World Cup Memo Written By Steve Jobs Going Up For Auction 206
New submitter Dega704 writes with an excerpt from El Reg: "Before Steve Jobs came up with the iPhone or even the Apple II, he designed paddles for ball-flipping games at Atari where the scruffy 19-year-old was employed to improve game design. Sotheby's New York will auction off a document dating from Jobs's time there: a 1974 report that Jobs wrote for his boss suggesting ways to improve arcade game World Cup. According to Jobs' biography, his Atari days are most notable for his clashes with colleagues, who he considered to be 'dumb shits'. He was made to work night shifts there partly because he was in a phase of refusing to wash and so he apparently smelt bad, causing complaints from his co-workers. But Jobs obviously did some work at Atari too, with the document laying out his ideas for improving player experience. The typed four-page document includes three circuit designs in pencil and additional designs for the paddles and alignment of players defending a soccer goal."
Steve WHO? (Score:4, Insightful)
Steve JOBS came up with the Apple II? I don't think so.
Re: (Score:2, Funny)
Speaking of The Woz, I kind of wish he would install his office web cam again... One wonders if he took it down because it caught him surfing porn one too many times...
Re:Steve WHO? (Score:5, Funny)
I was working as a sales rep in a Silicon Valley computer store in the early 80's. I knew the Woz and many other notables (I sold 3com their first 100 PC's). One day Woz's mother came into our store, looking for a joke present for the computer geek son who had everything geeky he could want. I sold her a bottle of "Bug Off" - anti-static spay for his monitor! ... :-)
Re: (Score:2, Funny)
I sold her a bottle of "Bug Off" - anti-static spay for his monitor! ... :-)
Was his monitor at risk of getting pregnant?
Industrial designer (Score:4, Insightful)
Re: (Score:2)
The Apple I and Apple ][ were Woz's design. All Jobs did was the marketing- the boxes, the rainbow Apple sticker, and the brochures.
Re: (Score:3)
Yeah? Maybe? Your point is? Every person who achieves success, is sure to fail a few times along the way.
Re: (Score:3)
Jobs came back right around the time that thing was killed.. as for who ok'd it.. Spindler or Amelio.. and Apple was only in it for the licensing. Bandai actually built and shipped.

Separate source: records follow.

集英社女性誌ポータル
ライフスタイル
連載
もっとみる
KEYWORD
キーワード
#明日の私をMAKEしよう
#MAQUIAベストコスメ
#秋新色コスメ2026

http://en.wikipedia.org/wiki/Apple_Bandai_Pippin [wikipedia.org]
Apple never intended to release Pippin on its own. Instead, it intended to license the technology to third parties; Bandai was looking at entering the console video game market, and chose the Pippin as its platform. Much later Katz Media also entered production, planning to use the
Re: (Score:2)
You can't probably get any closer to some "hands on" industrial design then that.
Re: (Score:2)
Then it defiantly wouldn't of sold.
Defiantly not, ya blimey bloke!
Re: (Score:2)
Re:Steve WHO? (Score:5, Insightful)
Kind of shocking the guys at Slashdot would miss something as big as this. Wonder if they're just too young and inexperienced to know about Woz.
(Yeah, I know they're not -- which means only temporary idiocy could explain them making that mistake!)
Re: (Score:3)
temporary idiocy
Temporary? - Don't be such a tease.
Re: (Score:2)
Temporary? More like a chronic unwillingness to edit stories before they hit the front page.
Re: (Score:2)
Dega704 is a "New Submitter", whatever that means now. Perhaps this is an echo of something taking place in the Slashdot backrooms?
Re: (Score:2)
Kind of shocking the guys at Slashdot would miss something as big as this. Wonder if they're just too young and inexperienced to know about Woz.
(Yeah, I know they're not -- which means only temporary idiocy could explain them making that mistake!)
Revisionism, yo.
Re:Steve WHO? (Score:5, Informative)
Putting the thing into a plastic case and embedding the keyboard was Steve's idea. Trying to keep it simple and not suck is still kind of a revolutionary concept.
We're all so willing to live with things that suck. I mean, even OSX sucks in many ways(I prefer it because it sucks less than Windows, and while Linux is great for stability, living with the OS is a kind of suck I can't deal with; even if it sucks less overall).
Re:Steve WHO? (Score:4, Funny)
Bah.
Including a keyboard, case, and power supply.
computers for sissies that can't handle a soldering iron.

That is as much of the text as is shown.